▶ [TASK] The answer should consist of the records below, repeated exactly, and no pictures.

+ + + +

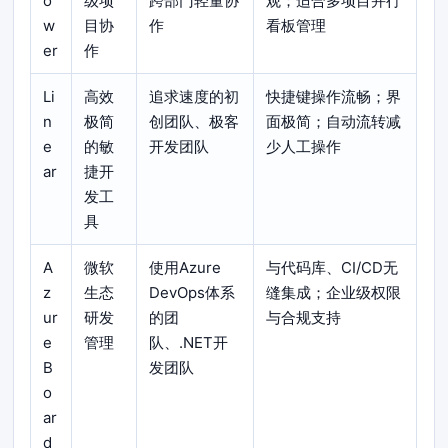
o
级项
跨部门轻量协
观；适合多项目并行
w
目协
作
看板管理
er
作
Li
高效
追求速度的初
快捷键操作流畅；界
n
极简
创团队、极客
面极简；自动流转减
e
的敏
开发团队
少人工操作
ar
捷开
发工
具
A
微软
使用Azure
与代码库、CI/CD无
z
生态
DevOps体系
缝集成；企业级权限
ur
研发
的团
与合规支持
e
管理
队、.NET开
B
发团队
o
ar
d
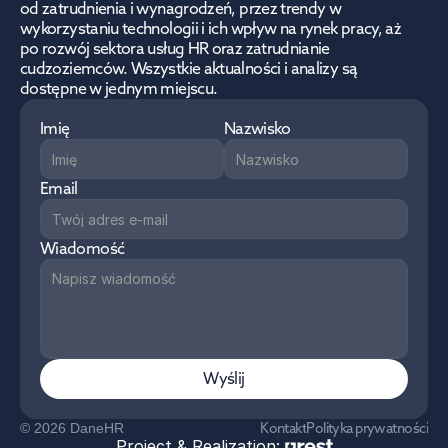
od zatrudnienia i wynagrodzeń, przez trendy w 
wykorzystaniu technologii i ich wpływ na rynek pracy, aż 
po rozwój sektora usług HR oraz zatrudnianie 
cudzoziemców. Wszystkie aktualności i analizy są 
dostępne w jednym miejscu.
Imię
Nazwisko
Email
Wiadomość
Wyślij
Kontakt
Polityka prywatności
© 2026 DaneHR
Project & Realization: 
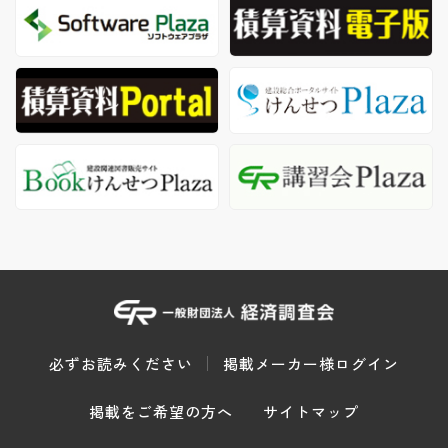
必ずお読みください
掲載メーカー様ログイン
掲載をご希望の方へ
サイトマップ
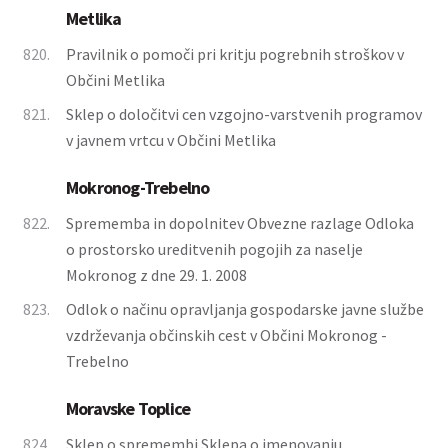
Metlika
820.
Pravilnik o pomoči pri kritju pogrebnih stroškov v
Občini Metlika
821.
Sklep o določitvi cen vzgojno-varstvenih programov
v javnem vrtcu v Občini Metlika
Mokronog-Trebelno
822.
Sprememba in dopolnitev Obvezne razlage Odloka
o prostorsko ureditvenih pogojih za naselje
Mokronog z dne 29. 1. 2008
823.
Odlok o načinu opravljanja gospodarske javne službe
vzdrževanja občinskih cest v Občini Mokronog -
Trebelno
Moravske Toplice
824.
Sklep o spremembi Sklepa o imenovanju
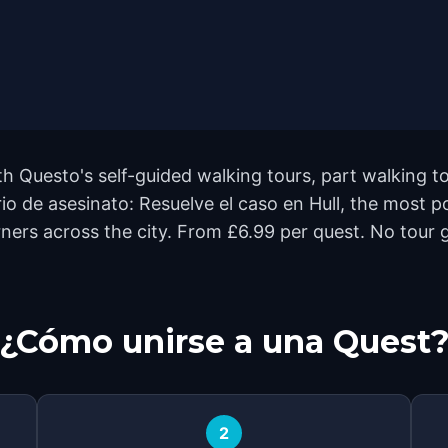
th Questo's self-guided walking tours, part walking t
io de asesinato: Resuelve el caso en Hull, the most po
rs across the city. From £6.99 per quest. No tour gu
¿Cómo unirse a una Quest
2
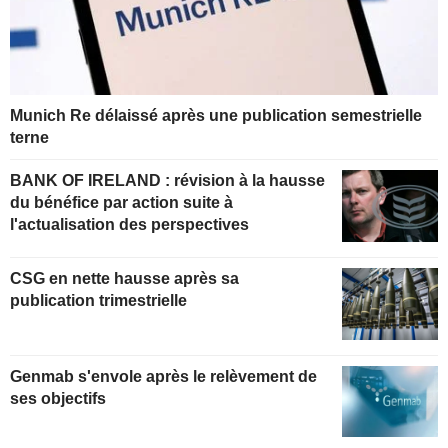
Munich Re délaissé après une publication semestrielle
terne
BANK OF IRELAND : révision à la hausse
du bénéfice par action suite à
l'actualisation des perspectives
CSG en nette hausse après sa
publication trimestrielle
Genmab s'envole après le relèvement de
ses objectifs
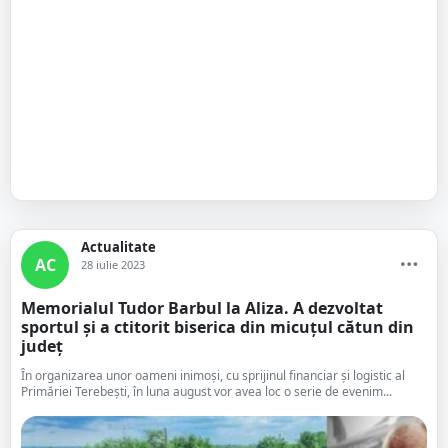
Actualitate
AC
28 iulie 2023
Memorialul Tudor Barbul la Aliza. A dezvoltat
sportul și a ctitorit biserica din micuțul cătun din
județ
În organizarea unor oameni inimoși, cu sprijinul financiar și logistic al
Primăriei Terebești, în luna august vor avea loc o serie de evenim...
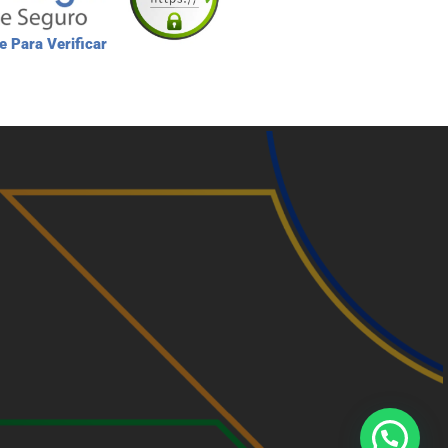
e Para Verificar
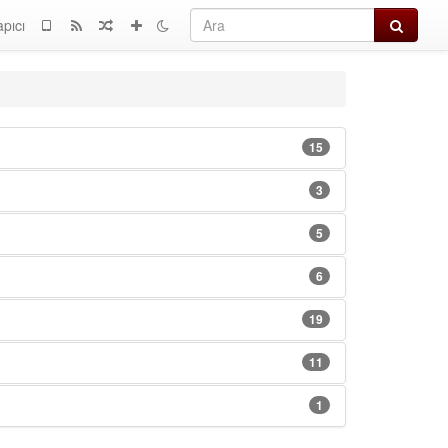
Ara
apıcı
15
3
5
6
19
11
1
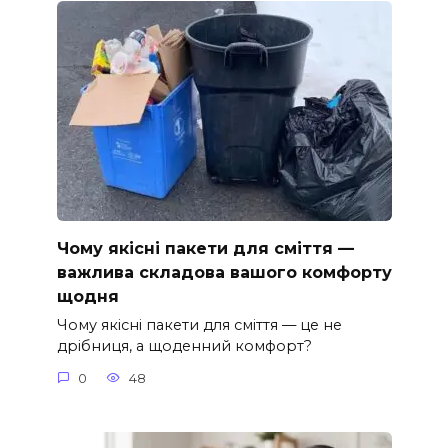
Чому якісні пакети для сміття —
важлива складова вашого комфорту
щодня
Чому якісні пакети для сміття — це не
дрібниця, а щоденний комфорт?
0
48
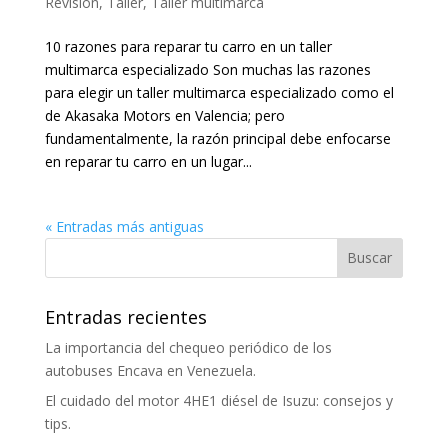
Revisión
,
Taller
,
Taller multimarca
10 razones para reparar tu carro en un taller
multimarca especializado Son muchas las razones
para elegir un taller multimarca especializado como el
de Akasaka Motors en Valencia; pero
fundamentalmente, la razón principal debe enfocarse
en reparar tu carro en un lugar...
« Entradas más antiguas
Entradas recientes
La importancia del chequeo periódico de los
autobuses Encava en Venezuela.
El cuidado del motor 4HE1 diésel de Isuzu: consejos y
tips.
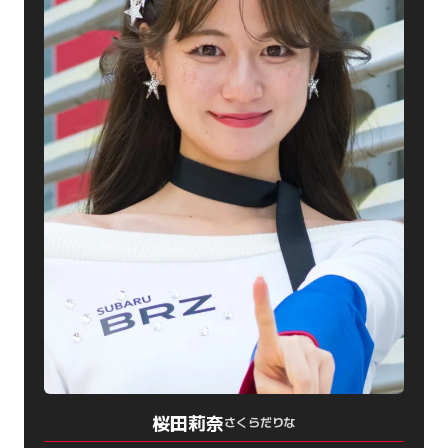
桜田莉奈
さくらだりな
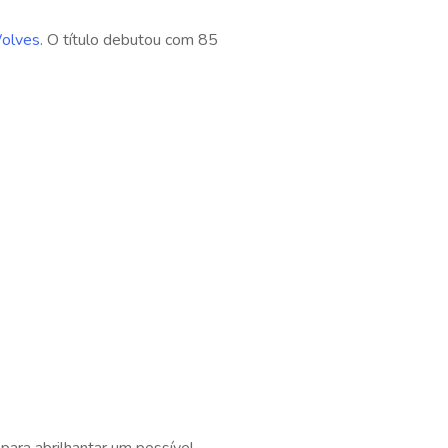
Wolves
. O título debutou com 85
para abrilhantar um possível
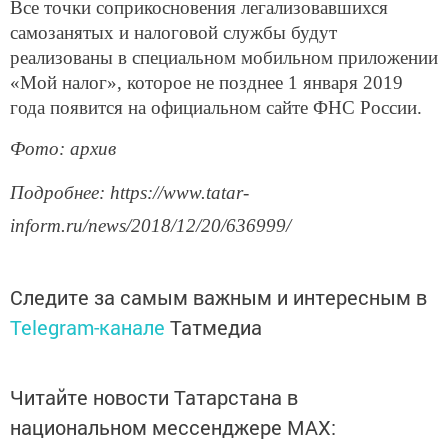
Все точки соприкосновения легализовавшихся
самозанятых и налоговой службы будут
реализованы в специальном мобильном приложении
«Мой налог», которое не позднее 1 января 2019
года появится на официальном сайте ФНС России.
Фото: архив
Подробнее: https://www.tatar-
inform.ru/news/2018/12/20/636999/
Следите за самым важным и интересным в
Telegram-канале
Татмедиа
Читайте новости Татарстана в
национальном мессенджере MАХ:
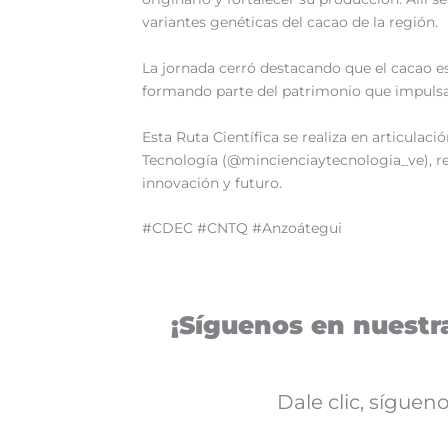
variantes genéticas del cacao de la región.
‎La jornada cerró destacando que el cacao e
formando parte del patrimonio que impulsa e
‎Esta Ruta Científica se realiza en articula
Tecnología (@mincienciaytecnologia_ve), r
innovación y futuro.
#CDEC #CNTQ #Anzoátegui
¡Síguenos en nuestra
Dale clic, sígue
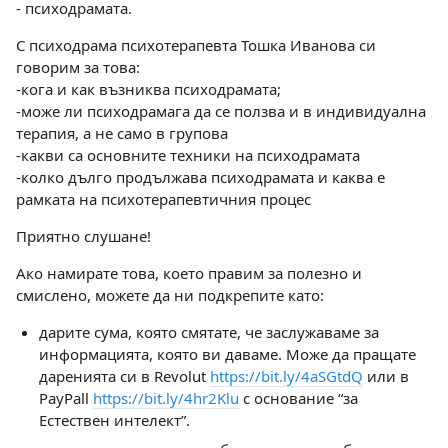
- психодрамата.
С психодрама психотерапевта Тошка Иванова си
говорим за това:
-кога и как възниква психодрамата;
-може ли психодрамага да се ползва и в индивидуална
терапия, а не само в групова
-какви са основните техники на психодрамата
-колко дълго продължава психодрамата и каква е
рамката на психотерапевтичния процес
Приятно слушане!
Ако намирате това, което правим за полезно и
смислено, можете да ни подкрепите като:
дарите сума, която смятате, че заслужаваме за
информацията, която ви даваме. Може да пращате
даренията си в Revolut
https://bit.ly/4aSGtdQ
или в
PayPall
https://bit.ly/4hr2Klu
с основание “за
Естествен интелект”.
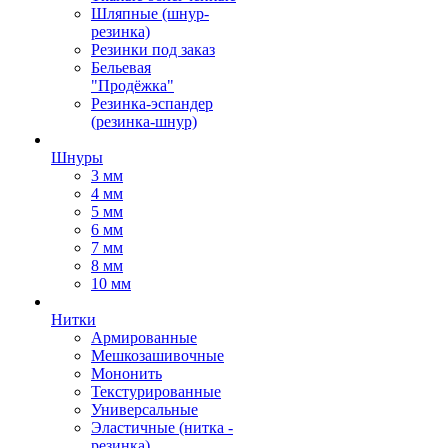
Шляпные (шнур-
резинка)
Резинки под заказ
Бельевая
"Продёжка"
Резинка-эспандер
(резинка-шнур)
Шнуры
3 мм
4 мм
5 мм
6 мм
7 мм
8 мм
10 мм
Нитки
Армированные
Мешкозашивочные
Мононить
Текстурированные
Универсальные
Эластичные (нитка -
резинка)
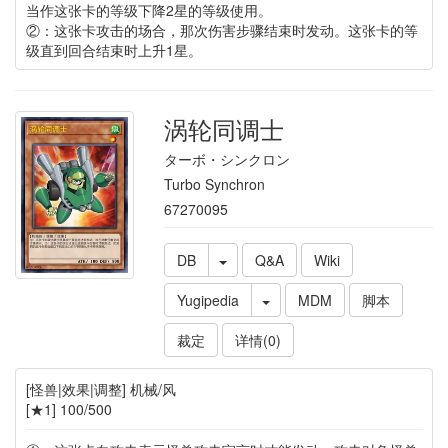
当作这张卡的等级下降2星的等级使用。
②：这张卡攻击的场合，那次伤害步骤结束时发动。这张卡的等
级直到回合结束时上升1星。
涡轮同调士
ターボ・シンクロン
Turbo Synchron
67270095
DB
Q&A
Wiki
Yugipedia
MDM
脚本
裁定
详情(0)
[怪兽|效果|调整] 机械/风
[★1] 100/500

+ + + +

▶ [TASK RESPONSE]
o
级项
跨部门轻量协
观；适合多项目并行
w
目协
作
看板管理
er
作
Li
高效
追求速度的初
快捷键操作流畅；界
n
极简
创团队、极客
面极简；自动流转减
e
的敏
开发团队
少人工操作
ar
捷开
发工
具
A
微软
使用Azure
与代码库、CI/CD无
z
生态
DevOps体系
缝集成；企业级权限
ur
研发
的团
与合规支持
e
管理
队、.NET开
B
发团队
o
ar
d
od zatrudnienia i wynagrodzeń, przez trendy w 
wykorzystaniu technologii i ich wpływ na rynek pracy, aż 
po rozwój sektora usług HR oraz zatrudnianie 
cudzoziemców. Wszystkie aktualności i analizy są 
dostępne w jednym miejscu.
Imię
Nazwisko
Email
Wiadomość
Wyślij
Kontakt
Polityka prywatności
© 2026 DaneHR
Project & Realization: 
必ずお読みください
掲載メーカー様ログイン
掲載をご希望の方へ
サイトマップ
Metlika
820.
Pravilnik o pomoči pri kritju pogrebnih stroškov v
Občini Metlika
821.
Sklep o določitvi cen vzgojno-varstvenih programov
v javnem vrtcu v Občini Metlika
Mokronog-Trebelno
822.
Sprememba in dopolnitev Obvezne razlage Odloka
o prostorsko ureditvenih pogojih za naselje
Mokronog z dne 29. 1. 2008
823.
Odlok o načinu opravljanja gospodarske javne službe
vzdrževanja občinskih cest v Občini Mokronog -
Trebelno
Moravske Toplice
824.
Sklep o spremembi Sklepa o imenovanju
th Questo's self-guided walking tours, part walking t
io de asesinato: Resuelve el caso en Hull, the most po
rs across the city. From £6.99 per quest. No tour gu
¿Cómo unirse a una Quest
2
Munich Re délaissé après une publication semestrielle
terne
BANK OF IRELAND : révision à la hausse
du bénéfice par action suite à
l'actualisation des perspectives
CSG en nette hausse après sa
publication trimestrielle
Genmab s'envole après le relèvement de
ses objectifs
Actualitate
AC
28 iulie 2023
Memorialul Tudor Barbul la Aliza. A dezvoltat
sportul și a ctitorit biserica din micuțul cătun din
județ
În organizarea unor oameni inimoși, cu sprijinul financiar și logistic al
Primăriei Terebești, în luna august vor avea loc o serie de evenim...
e Para Verificar
Ara
apıcı
15
3
5
6
19
11
1
Чому якісні пакети для сміття —
важлива складова вашого комфорту
щодня
Чому якісні пакети для сміття — це не
дрібниця, а щоденний комфорт?
0
48
Revisión
,
Taller
,
Taller multimarca
10 razones para reparar tu carro en un taller
multimarca especializado Son muchas las razones
para elegir un taller multimarca especializado como el
de Akasaka Motors en Valencia; pero
fundamentalmente, la razón principal debe enfocarse
en reparar tu carro en un lugar...
« Entradas más antiguas
Entradas recientes
La importancia del chequeo periódico de los
autobuses Encava en Venezuela.
El cuidado del motor 4HE1 diésel de Isuzu: consejos y
tips.
桜田莉奈
さくらだりな
Wolves
. O título debutou com 85
para abrilhantar um possível
Все точки соприкосновения легализовавшихся
самозанятых и налоговой службы будут
реализованы в специальном мобильном приложении
«Мой налог», которое не позднее 1 января 2019
года появится на официальном сайте ФНС России.
Фото: архив
Подробнее: https://www.tatar-
inform.ru/news/2018/12/20/636999/
Следите за самым важным и интересным в
Telegram-канале
Татмедиа
Читайте новости Татарстана в
национальном мессенджере MАХ:
variantes genéticas del cacao de la región.
‎La jornada cerró destacando que el cacao e
formando parte del patrimonio que impulsa e
‎Esta Ruta Científica se realiza en articula
Tecnología (@mincienciaytecnologia_ve), r
innovación y futuro.
#CDEC #CNTQ #Anzoátegui
¡Síguenos en nuestra
Dale clic, sígue
- психодрамата.
С психодрама психотерапевта Тошка Иванова си
говорим за това:
-кога и как възниква психодрамата;
-може ли психодрамага да се ползва и в индивидуална
терапия, а не само в групова
-какви са основните техники на психодрамата
-колко дълго продължава психодрамата и каква е
рамката на психотерапевтичния процес
Приятно слушане!
Ако намирате това, което правим за полезно и
смислено, можете да ни подкрепите като:
дарите сума, която смятате, че заслужаваме за
информацията, която ви даваме. Може да пращате
даренията си в Revolut
https://bit.ly/4aSGtdQ
или в
PayPall
https://bit.ly/4hr2Klu
с основание “за
Естествен интелект”.
Шляпные (шнур-
резинка)
Резинки под заказ
Бельевая
"Продёжка"
Резинка-эспандер
(резинка-шнур)
Шнуры
3 мм
4 мм
5 мм
6 мм
7 мм
8 мм
10 мм
Нитки
Армированные
Мешкозашивочные
Мононить
Текстурированные
Универсальные
Эластичные (нитка -
резинка)
当作这张卡的等级下降2星的等级使用。
②：这张卡攻击的场合，那次伤害步骤结束时发动。这张卡的等
级直到回合结束时上升1星。
涡轮同调士
ターボ・シンクロン
Turbo Synchron
67270095
DB
Q&A
Wiki
Yugipedia
MDM
脚本
裁定
详情(0)
[怪兽|效果|调整] 机械/风
[★1] 100/500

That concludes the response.